Restate word for word the lines of the records below, starting at the line that contains "getu. Nedavno je neko govori" and ending at the line that contains "odbačenog OSCE-ovog Nacrta i", with both of those lines included and nothing else.

(INPUT FOR THIS TASK Opens)

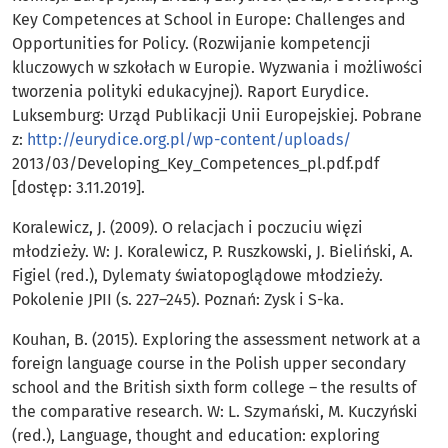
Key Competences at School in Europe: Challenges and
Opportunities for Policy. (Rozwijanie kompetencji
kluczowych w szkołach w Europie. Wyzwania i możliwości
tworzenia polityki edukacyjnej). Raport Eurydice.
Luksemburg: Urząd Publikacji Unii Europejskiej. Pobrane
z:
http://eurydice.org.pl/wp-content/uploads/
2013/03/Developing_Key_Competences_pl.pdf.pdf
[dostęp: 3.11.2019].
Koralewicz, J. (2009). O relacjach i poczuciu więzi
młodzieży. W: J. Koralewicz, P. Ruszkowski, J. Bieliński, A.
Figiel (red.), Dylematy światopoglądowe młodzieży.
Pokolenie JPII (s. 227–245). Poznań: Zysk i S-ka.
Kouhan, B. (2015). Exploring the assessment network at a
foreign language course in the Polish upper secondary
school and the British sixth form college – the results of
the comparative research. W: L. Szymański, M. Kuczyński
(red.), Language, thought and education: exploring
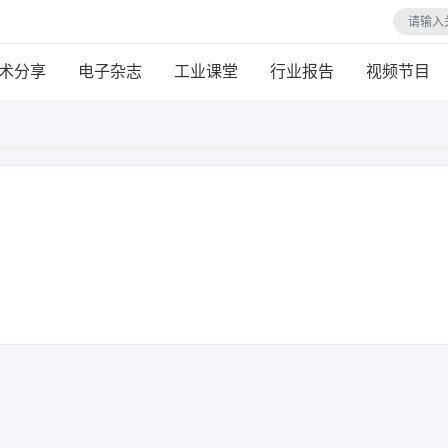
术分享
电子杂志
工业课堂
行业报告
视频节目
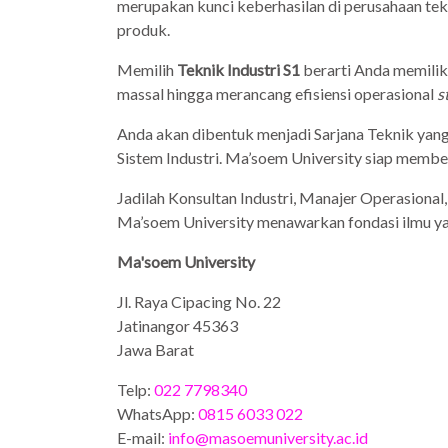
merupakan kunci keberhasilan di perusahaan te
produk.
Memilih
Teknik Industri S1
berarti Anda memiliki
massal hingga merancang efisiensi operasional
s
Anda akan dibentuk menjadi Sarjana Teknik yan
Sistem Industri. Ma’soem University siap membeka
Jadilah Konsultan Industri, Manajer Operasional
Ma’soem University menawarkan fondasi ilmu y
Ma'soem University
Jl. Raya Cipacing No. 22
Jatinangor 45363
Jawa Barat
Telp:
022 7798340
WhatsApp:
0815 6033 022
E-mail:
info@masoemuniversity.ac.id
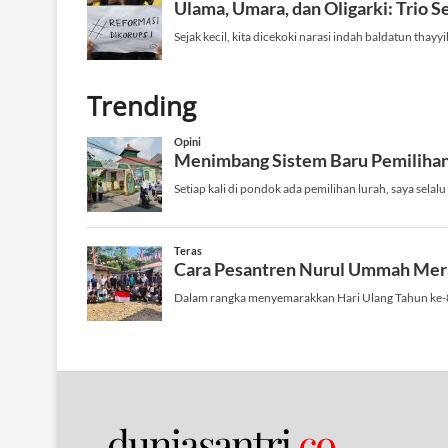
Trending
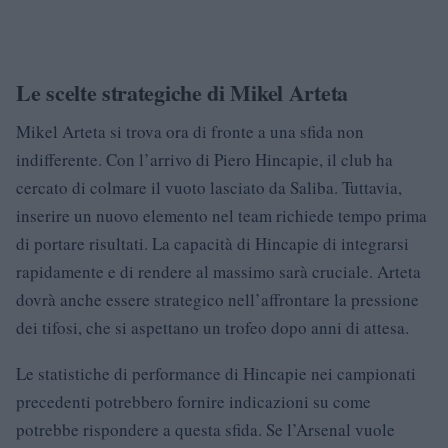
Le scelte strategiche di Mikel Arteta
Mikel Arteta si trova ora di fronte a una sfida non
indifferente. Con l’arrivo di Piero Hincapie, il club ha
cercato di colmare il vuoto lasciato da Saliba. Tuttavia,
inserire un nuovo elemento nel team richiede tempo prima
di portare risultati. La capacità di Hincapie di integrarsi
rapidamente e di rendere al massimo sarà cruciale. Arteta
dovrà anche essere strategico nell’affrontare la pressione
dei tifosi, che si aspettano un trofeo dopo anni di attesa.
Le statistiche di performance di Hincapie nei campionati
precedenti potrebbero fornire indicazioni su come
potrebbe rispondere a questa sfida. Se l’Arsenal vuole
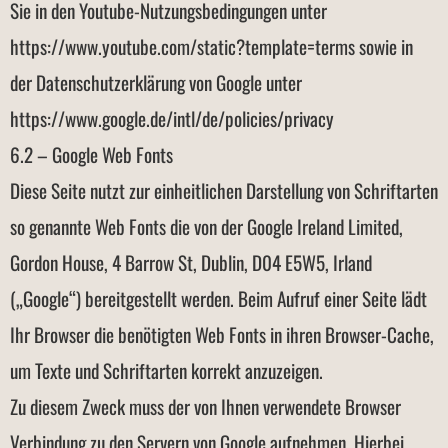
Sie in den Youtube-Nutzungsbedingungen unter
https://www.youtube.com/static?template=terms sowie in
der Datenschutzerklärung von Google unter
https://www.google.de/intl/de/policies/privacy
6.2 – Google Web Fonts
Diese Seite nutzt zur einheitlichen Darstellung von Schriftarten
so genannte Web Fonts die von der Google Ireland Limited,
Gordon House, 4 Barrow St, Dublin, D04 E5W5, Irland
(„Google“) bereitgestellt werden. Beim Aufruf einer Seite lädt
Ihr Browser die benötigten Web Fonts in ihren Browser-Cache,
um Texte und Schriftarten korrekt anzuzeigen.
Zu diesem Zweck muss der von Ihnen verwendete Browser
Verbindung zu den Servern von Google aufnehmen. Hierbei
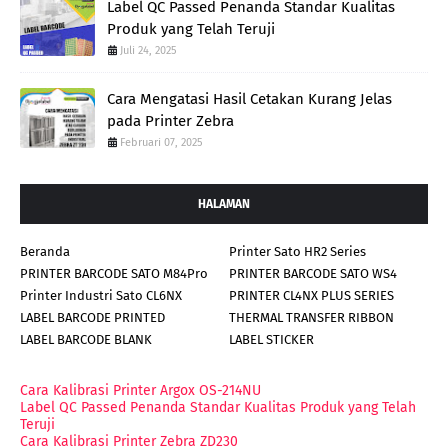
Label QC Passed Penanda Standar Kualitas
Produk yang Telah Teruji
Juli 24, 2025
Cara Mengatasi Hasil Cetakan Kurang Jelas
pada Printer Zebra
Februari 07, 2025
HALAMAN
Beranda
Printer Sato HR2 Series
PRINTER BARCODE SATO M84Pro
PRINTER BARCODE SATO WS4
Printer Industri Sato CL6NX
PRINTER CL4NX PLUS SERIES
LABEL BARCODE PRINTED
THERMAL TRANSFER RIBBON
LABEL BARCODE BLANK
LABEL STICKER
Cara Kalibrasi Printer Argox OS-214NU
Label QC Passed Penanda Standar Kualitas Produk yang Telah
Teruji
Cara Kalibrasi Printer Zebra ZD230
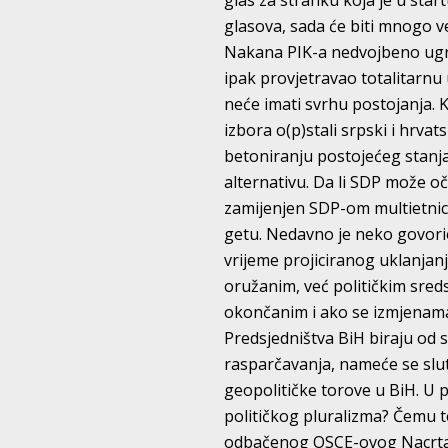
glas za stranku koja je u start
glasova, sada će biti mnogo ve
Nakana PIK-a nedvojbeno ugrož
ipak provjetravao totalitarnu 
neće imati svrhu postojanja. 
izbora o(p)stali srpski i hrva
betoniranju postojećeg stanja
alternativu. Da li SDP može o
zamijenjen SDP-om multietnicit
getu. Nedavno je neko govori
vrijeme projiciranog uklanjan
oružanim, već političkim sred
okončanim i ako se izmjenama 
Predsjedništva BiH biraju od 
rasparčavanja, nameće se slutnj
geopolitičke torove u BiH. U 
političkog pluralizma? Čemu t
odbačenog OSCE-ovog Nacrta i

(INPUT FOR THIS TASK Closes)
(INPUT FOR THIS TASK Opens)

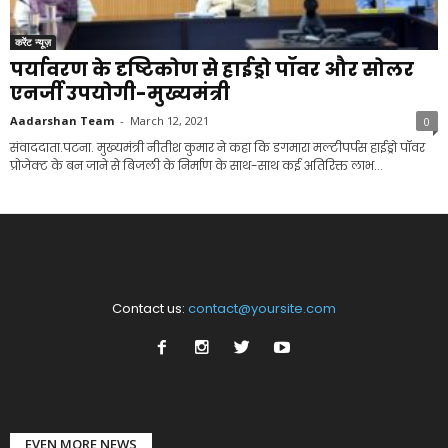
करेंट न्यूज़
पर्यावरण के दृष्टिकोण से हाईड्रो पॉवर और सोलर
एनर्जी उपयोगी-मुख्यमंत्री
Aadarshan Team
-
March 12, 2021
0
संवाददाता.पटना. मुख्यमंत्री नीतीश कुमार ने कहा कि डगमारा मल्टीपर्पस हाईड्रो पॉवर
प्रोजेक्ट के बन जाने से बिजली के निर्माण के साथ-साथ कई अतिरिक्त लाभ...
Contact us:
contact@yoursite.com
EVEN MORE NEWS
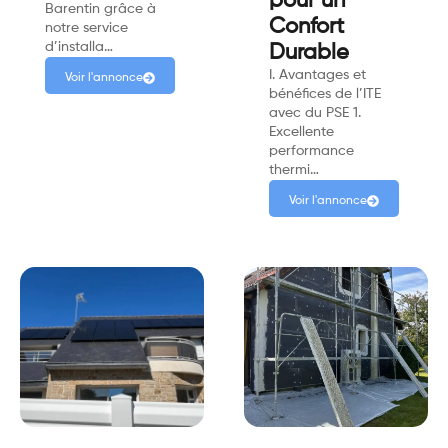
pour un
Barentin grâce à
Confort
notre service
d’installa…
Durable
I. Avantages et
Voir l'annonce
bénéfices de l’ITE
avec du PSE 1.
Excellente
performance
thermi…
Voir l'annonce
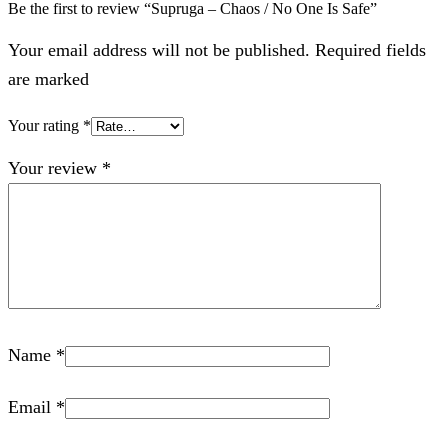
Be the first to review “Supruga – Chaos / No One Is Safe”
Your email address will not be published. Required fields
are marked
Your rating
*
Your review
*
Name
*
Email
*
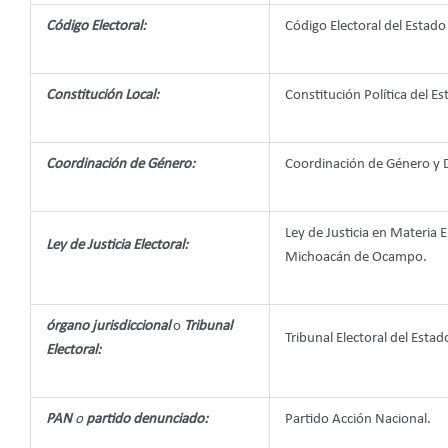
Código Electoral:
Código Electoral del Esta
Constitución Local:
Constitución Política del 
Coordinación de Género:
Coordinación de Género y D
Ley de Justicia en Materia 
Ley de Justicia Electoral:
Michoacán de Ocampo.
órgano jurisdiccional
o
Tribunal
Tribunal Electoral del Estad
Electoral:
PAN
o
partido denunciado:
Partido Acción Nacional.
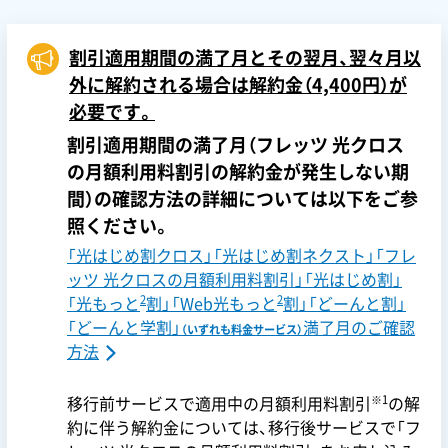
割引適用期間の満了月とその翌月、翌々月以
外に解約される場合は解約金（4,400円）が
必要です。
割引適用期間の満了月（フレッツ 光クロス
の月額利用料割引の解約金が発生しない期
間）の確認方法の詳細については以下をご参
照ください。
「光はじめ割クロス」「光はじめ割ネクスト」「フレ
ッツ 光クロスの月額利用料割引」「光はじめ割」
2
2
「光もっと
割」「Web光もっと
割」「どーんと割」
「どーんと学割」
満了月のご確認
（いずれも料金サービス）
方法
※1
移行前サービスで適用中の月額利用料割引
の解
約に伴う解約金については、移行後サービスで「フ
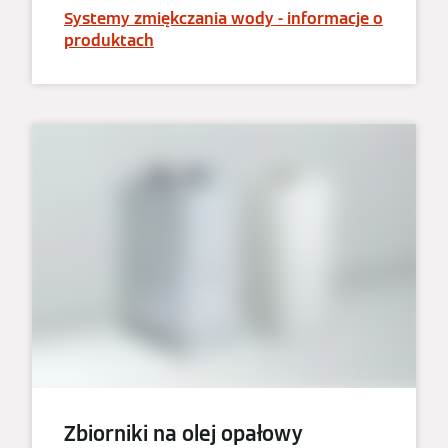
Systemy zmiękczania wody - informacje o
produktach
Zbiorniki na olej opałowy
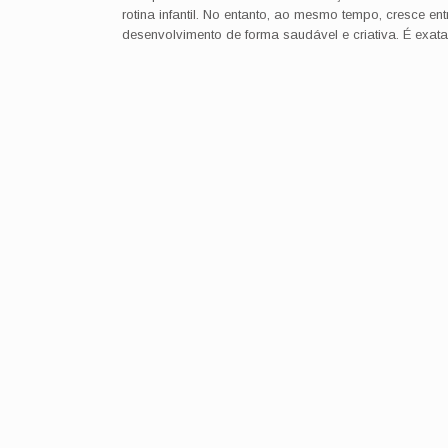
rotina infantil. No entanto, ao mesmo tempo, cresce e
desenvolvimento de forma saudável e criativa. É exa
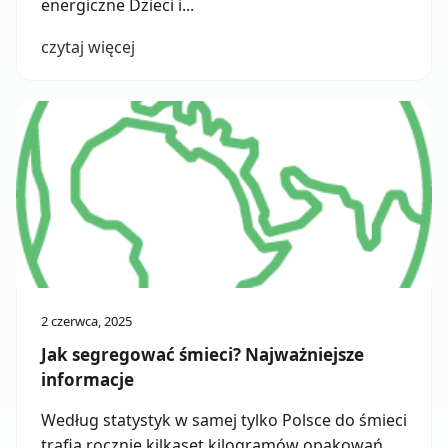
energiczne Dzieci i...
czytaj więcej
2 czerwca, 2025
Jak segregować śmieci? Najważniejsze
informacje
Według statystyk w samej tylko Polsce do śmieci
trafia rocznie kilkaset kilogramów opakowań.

(INPUT FOR THIS TASK Closes)

WRITTEN SOLUTION =
getu. Nedavno je neko govori
vrijeme projiciranog uklanjan
oružanim, već političkim sred
okončanim i ako se izmjenama 
Predsjedništva BiH biraju od 
rasparčavanja, nameće se slutnj
geopolitičke torove u BiH. U 
političkog pluralizma? Čemu t
odbačenog OSCE-ovog Nacrta i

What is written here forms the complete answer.